The application does take a while to load, but the bottleneck seems to be browser javascript performance, and mostly in Internet Explorer. In fact that might well be the biggest issue we have with GWT, and we have to resort to a few tricks to make the application perform acceptably in IE when trees and dropdown boxes get large enough.
Absolutely, I've used it on a couple of large projects. I would say that trying to distill its appeal down to the phrase "ease of use" probably loses too much nuance. The best aspect of it comes as a project matures, and especially as it changes hands from one developer to another. Having a statically-typed source language allows you to bravely refactor, especially with the help of an IDE, knowing that the compiler will catch potential breakage long before runtime.
While we're on the subject of GWT, I want to plug the best one hour presentation that you'll ever find on the subject of software architecture best practices in a large GWT project:
Yes, I use it a lot. It is perfectly possible to make close-to-native web frontends in GWT.
There are very many other benefits which depend entirely on how you work as a coder
GWT suits if you work with Java, code in Eclipse, build with ant, use servlets and web development is just the GUI aspect to you.
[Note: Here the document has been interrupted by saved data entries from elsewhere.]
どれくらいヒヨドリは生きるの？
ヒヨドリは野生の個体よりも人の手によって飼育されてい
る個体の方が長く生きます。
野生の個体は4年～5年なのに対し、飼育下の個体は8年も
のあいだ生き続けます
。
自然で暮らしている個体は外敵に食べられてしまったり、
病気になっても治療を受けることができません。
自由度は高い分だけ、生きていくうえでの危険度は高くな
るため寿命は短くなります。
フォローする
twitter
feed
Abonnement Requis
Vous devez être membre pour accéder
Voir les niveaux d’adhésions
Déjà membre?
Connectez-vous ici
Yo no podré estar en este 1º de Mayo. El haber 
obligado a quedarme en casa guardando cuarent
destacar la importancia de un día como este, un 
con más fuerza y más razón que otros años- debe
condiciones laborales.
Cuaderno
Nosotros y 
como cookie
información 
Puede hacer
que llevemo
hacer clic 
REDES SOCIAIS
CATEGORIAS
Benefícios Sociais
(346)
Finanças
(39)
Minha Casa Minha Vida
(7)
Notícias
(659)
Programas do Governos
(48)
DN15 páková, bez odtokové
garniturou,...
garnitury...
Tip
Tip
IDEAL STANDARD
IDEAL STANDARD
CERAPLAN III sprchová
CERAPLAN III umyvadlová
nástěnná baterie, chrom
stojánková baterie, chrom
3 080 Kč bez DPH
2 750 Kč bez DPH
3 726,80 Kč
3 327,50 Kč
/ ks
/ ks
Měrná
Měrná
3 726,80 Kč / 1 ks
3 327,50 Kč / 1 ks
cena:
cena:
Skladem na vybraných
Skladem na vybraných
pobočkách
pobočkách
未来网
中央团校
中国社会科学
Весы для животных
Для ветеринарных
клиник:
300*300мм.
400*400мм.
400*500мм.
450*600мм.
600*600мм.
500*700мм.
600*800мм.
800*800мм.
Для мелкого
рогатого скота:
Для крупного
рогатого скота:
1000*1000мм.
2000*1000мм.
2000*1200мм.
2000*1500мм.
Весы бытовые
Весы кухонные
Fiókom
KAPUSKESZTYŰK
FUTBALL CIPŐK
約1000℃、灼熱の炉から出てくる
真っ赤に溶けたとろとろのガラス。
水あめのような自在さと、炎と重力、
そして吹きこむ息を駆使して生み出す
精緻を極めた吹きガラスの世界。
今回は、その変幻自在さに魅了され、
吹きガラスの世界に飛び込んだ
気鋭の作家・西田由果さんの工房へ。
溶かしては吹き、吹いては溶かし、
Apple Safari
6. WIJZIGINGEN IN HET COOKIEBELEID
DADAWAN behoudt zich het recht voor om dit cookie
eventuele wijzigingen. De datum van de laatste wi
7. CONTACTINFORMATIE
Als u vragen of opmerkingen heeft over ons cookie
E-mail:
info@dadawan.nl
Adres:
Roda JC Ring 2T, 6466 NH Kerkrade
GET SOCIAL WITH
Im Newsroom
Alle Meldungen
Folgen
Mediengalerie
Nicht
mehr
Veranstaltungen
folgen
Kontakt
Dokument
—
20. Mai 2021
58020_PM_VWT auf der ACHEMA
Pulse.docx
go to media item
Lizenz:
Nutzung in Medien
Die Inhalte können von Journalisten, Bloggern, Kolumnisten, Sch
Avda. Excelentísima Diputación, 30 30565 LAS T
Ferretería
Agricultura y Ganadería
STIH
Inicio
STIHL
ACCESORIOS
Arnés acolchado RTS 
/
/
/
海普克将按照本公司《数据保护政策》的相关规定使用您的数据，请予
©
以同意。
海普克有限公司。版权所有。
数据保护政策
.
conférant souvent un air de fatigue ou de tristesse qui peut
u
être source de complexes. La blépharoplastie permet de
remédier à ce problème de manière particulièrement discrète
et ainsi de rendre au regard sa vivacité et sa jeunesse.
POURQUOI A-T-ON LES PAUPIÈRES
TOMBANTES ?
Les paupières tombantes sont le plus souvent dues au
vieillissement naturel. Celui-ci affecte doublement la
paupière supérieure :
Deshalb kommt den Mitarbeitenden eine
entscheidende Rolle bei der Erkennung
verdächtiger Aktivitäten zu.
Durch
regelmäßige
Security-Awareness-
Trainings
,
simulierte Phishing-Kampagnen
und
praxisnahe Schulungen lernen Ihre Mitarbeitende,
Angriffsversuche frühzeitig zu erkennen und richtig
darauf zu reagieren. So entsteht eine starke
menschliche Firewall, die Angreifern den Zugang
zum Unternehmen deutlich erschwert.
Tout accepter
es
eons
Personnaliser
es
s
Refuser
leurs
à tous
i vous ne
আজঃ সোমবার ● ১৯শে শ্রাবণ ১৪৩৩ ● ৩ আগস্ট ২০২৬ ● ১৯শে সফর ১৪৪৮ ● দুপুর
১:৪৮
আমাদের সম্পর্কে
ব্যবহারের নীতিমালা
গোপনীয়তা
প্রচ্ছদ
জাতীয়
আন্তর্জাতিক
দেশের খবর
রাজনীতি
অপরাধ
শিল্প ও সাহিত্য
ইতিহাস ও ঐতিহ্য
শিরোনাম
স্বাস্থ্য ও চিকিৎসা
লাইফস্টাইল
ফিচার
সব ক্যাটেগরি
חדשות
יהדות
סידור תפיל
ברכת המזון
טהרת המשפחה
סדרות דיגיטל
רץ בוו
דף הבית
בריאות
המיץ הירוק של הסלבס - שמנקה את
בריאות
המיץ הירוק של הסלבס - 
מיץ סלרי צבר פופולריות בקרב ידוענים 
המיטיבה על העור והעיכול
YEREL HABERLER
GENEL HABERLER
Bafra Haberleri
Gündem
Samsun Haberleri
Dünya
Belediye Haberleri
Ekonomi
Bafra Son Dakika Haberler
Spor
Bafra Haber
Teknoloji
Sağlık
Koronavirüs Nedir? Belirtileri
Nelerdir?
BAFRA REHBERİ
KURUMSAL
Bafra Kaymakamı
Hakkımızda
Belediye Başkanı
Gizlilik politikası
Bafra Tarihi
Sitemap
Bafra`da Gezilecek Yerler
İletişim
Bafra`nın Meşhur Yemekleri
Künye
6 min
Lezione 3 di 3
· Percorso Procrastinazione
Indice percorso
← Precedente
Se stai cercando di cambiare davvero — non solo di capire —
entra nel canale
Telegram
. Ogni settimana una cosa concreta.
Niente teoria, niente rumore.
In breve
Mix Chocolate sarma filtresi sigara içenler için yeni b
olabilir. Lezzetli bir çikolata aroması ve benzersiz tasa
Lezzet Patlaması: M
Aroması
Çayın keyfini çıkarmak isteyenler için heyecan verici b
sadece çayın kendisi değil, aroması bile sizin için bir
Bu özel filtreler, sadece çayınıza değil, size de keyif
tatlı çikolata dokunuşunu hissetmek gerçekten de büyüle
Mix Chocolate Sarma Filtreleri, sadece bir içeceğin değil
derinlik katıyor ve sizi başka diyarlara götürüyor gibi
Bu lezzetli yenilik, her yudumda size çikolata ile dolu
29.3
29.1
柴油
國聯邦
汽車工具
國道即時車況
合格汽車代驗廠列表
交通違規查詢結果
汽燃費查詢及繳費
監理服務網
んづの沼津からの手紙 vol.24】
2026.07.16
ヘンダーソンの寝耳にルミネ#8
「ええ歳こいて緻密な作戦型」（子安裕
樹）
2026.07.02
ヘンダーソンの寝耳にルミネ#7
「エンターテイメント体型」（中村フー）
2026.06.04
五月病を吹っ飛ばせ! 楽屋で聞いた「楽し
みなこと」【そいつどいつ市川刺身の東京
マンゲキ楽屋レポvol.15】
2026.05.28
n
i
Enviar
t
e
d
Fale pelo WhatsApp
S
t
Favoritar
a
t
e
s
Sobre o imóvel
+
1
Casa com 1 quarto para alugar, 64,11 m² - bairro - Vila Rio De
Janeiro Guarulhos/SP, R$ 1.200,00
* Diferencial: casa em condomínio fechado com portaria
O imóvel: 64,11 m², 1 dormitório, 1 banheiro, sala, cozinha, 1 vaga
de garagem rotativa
There are some very sophisticated widget sets like GXT which are written in GWT and compile small to a single JS file :: http://www.extjs.com/products/gxt/
Word of advise: stay away as much as possible from GXT unless if you're working on an internal enterprise app that requires no modification in the UI. At my office, we've been trying super hard to remove all GXT widgets...
I have done a lot of modification to my GXT widgets :: with a comparable amount of pain I've had with normal widget sets like Swing and SWT
There is definitely room for improvement with GXT. Event handling sucks (different handlers for different widget types WTF!!), and maybe your usecase exposes some pathologies I've been immune from. YMMV, but thanks for the tip hello_moto!
I think I remember reading somewhere that the Google Wave team gave up on supporting ie6 so this suggests that GWT doesn't eliminate all cross browser issues.
I don't use it though. I have looked at it and I don't see the point of compiling java to javascript. I like the output it produces but I don't like the workflow. I am not fond of java's verbosity and I would have preferred an approach similar to the one taken by YUI in implementing rich widgets in javascript.
The cross-browser promise of GWT will only get you something that runs in ie6. It might never give you something that performs well.
No layer of abstraction will ever cover up the fact that you have the world's worst garbage collection algorithm coupled with the world's slowest javascript runtime. At best, it can only make the semantics of your code the same across the various browsers.
It's the difference between getting an obese person to walk 26 miles when what you want is for them to run a marathon.
Also, at its core GWT is just the compiler, and you can (if you desire) choose to ignore the cross-browser abstractions and work at a lower level if you want the best possible performance. For example, a mobile safari app written in GWT (one that needs to fit inside a very small browser cache) might avoid using GWT Widgets to keep the resulting javascript as small as possible. It could be that the Wave developers took that route.
So far I have not encountered browser compatibility issues with GWT. Please do understand that GWT handles the JS part, someone still have to handle the CSS part.
Someone has to handle DOM part too. If you are writing your own widget wrapper (if you are subclassing UIObject or Widget, and I imagine that the Wave team is doing this), you will also have to handle cross-browser compatibility.
GWT is wonderful. If you've come from a world of swing programming (like me), it's very easy to build great, responsive GUIs.
I'm really excited about GWT 2.0. The new out-of-process development mode will let me debug in any browser, using both the eclipse debugger and firebug at the same time. Furthermore, the hosted mode browser on Linux was Mozilla 1.7, which didn't support some things like SSL or Canvas. Now I plan on using canvas a lot more.
I'm not sure how this changes the incubator project. I imagine they will bring in many of the incubator classes into the main branch.
I'm going to have to play around with the declarative stuff. Not too sure how useful that will be.
Maybe it's just my dynamic language bias, but isn't GWT about 100X more complex than using something like Cappuccino with Atlas to build a desktop-like app?
And won't it look 100X uglier in GWT unless you are a CSS zen master?
Just watching that GWT "best practices" video made my head spin with all the many layers and buzzwordy concepts one has to master just to make a simple GUI.
Or perhaps it's just that I hate the staticness and verbosity of Java...
I thought I would reply just in case you were referring to the video that I linked to. If so, that is most certainly not a beginner's tutorial on the basics that one would need just to make a simple GUI!
Rather, it's the other end of the spectrum: an example of how the toolkit allows a large team to bring serious, large scale software engineering practices to bear on something ambitious and complex.
One of the great things about GWT is that it offers something to that entire spectrum.
Pardon my ignorance, but what kind of infrastructure do you need for running GWT? It pretty much means running your own (dedicated) servers, right? (For example, I understand that Google's App Engine does not yet support it!)
Actually, Google's AppEngine is nicely integrated with GWT. Check out the Google Eclipse Plugin (http://code.google.com/eclipse/) -- even if you're not using eclipse, this will give you a good idea.
It's also worth pointing out that a compiled GWT application can be deployed entirely statically. The Java RPC system does require a servlet container, but there are lots of other ways of talking to servers (JSON[P], XHR, etc).